Data releases

Assuming three main contexts of data release, in which each presents a different relationship, therefore a different level of trust between the data provider and data recipient, and a different level of control and risk. Internal secondary research

This is about data re-use. For example, clinical trial sponsors store and maintain vast amounts of data collected during clinical studies. The cumulative information may be invaluable for identifying patterns which are not the focus of the original trials. Sponsors are required to obtain consent for such use of patients’ data, which they may claim is not possible or entirely impractical (due to the enormous amounts of “data subjects”). The alternative is to anonymise the data such that it is no longer considered personal information. In this scenario access to data is controlled by mechanisms much like those used in primary analysis. While the requirement to de-identify the data needs to be observed, the risk of re-identification attempts is considered minimal.
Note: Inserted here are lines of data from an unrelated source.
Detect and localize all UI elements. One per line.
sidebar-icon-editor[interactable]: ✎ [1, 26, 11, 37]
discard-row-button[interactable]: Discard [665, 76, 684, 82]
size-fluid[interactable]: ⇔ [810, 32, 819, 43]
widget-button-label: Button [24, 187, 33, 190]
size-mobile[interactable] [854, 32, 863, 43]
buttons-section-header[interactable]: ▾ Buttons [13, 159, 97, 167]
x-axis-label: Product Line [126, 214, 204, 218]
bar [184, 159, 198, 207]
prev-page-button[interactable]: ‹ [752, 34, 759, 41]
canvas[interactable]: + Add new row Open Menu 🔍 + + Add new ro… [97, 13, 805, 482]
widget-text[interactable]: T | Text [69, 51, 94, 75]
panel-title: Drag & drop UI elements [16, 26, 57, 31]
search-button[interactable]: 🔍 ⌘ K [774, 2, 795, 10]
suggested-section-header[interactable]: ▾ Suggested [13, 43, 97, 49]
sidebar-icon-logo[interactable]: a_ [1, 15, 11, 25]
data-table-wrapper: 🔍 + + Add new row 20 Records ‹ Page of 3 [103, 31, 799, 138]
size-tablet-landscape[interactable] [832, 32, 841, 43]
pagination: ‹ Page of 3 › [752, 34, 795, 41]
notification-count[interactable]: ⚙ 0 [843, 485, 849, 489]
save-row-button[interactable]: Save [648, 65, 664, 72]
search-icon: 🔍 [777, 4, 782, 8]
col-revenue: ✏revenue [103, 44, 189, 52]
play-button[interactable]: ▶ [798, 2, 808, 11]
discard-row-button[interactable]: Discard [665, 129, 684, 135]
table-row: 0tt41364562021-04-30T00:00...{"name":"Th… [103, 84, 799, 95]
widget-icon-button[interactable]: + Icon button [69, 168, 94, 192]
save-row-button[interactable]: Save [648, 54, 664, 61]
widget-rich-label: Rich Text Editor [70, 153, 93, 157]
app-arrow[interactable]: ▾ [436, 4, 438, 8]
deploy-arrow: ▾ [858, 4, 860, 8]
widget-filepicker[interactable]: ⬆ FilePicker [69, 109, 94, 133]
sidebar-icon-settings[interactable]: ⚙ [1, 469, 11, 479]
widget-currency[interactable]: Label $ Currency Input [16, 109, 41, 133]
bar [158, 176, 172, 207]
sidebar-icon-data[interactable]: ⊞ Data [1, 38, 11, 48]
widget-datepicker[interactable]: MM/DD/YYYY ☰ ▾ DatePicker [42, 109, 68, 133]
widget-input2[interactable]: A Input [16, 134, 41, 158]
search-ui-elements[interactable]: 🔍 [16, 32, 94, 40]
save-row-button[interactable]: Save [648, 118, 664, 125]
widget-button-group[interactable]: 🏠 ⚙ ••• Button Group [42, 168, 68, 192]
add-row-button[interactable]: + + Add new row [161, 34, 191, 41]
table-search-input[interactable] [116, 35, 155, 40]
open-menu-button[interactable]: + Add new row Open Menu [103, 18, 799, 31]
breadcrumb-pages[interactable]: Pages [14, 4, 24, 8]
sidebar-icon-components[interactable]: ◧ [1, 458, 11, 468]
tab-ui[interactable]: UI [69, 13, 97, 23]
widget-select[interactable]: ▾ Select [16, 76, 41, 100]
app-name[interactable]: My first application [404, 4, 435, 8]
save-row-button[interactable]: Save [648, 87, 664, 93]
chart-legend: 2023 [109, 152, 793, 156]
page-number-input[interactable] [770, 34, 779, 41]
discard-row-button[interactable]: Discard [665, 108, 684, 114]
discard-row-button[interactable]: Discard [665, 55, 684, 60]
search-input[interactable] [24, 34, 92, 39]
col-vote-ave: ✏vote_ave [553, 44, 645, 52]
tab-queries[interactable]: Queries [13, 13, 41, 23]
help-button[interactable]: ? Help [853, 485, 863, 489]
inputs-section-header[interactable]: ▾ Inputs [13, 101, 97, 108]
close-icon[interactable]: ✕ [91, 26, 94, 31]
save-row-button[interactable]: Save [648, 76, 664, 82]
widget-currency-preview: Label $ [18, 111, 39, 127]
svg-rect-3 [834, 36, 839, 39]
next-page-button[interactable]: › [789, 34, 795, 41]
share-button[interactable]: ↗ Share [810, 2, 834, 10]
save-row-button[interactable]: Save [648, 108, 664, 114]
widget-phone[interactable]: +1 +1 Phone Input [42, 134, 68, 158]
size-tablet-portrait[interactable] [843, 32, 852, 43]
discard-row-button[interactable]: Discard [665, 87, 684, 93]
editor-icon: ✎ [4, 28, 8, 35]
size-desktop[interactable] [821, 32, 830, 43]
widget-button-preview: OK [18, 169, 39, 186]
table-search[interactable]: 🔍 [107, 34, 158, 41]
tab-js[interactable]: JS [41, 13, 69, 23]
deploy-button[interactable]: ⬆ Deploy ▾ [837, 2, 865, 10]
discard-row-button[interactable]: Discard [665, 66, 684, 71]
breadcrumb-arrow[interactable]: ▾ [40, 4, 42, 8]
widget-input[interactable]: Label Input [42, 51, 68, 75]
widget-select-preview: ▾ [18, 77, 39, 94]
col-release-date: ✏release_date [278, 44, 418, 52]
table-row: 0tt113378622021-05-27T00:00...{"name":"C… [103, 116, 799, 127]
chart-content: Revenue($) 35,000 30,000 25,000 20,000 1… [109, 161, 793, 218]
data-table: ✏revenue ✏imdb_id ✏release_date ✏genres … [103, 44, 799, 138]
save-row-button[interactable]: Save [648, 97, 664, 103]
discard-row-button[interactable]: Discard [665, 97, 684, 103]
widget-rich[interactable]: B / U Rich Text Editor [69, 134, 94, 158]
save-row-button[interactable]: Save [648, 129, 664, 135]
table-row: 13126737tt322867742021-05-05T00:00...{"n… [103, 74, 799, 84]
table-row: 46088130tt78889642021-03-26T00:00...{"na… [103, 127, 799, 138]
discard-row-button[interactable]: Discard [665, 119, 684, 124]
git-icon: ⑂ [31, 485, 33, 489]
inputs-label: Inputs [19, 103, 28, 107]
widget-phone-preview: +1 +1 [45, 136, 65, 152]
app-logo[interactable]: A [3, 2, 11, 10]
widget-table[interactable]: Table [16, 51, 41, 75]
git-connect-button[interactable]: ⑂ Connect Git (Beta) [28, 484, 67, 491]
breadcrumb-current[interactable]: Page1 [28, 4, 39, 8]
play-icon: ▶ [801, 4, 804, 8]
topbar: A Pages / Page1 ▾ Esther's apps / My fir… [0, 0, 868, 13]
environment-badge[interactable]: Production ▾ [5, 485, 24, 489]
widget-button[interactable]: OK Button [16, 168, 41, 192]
External secondary research

Sharing data with external researchers, under strict contracts, through secure means will supposedly ensure that the process is safe and the risks involved very low. The anonymisation process will have already considered the probability of de-anonymisation attempts – rogue employee, data breach, etc. - and taken it into account in finding and applying adequate level of anonymisation. Introducing contractual controls and limitations on how the data is accessed, used and disposed of, is thought to significantly limit the motivation of the data recipient to attempt de-anonymisation and illicit use of data. Public release

When data is released to the public domain, there is no control over how it will be used and an adversary wanting to access the data can do so with little effort. The data industry is confronted with finding it hard to assess motivations of adversaries and the level of knowledge and tools they may possess and use and that may land its data guardians in protective states of mind that may lead to significant loss of data usability. The industry therefore finds it crucial to identify plausible adversaries relevant to a context and contents of the data release which they think may result in less de-anonymisation and greater data utility retention.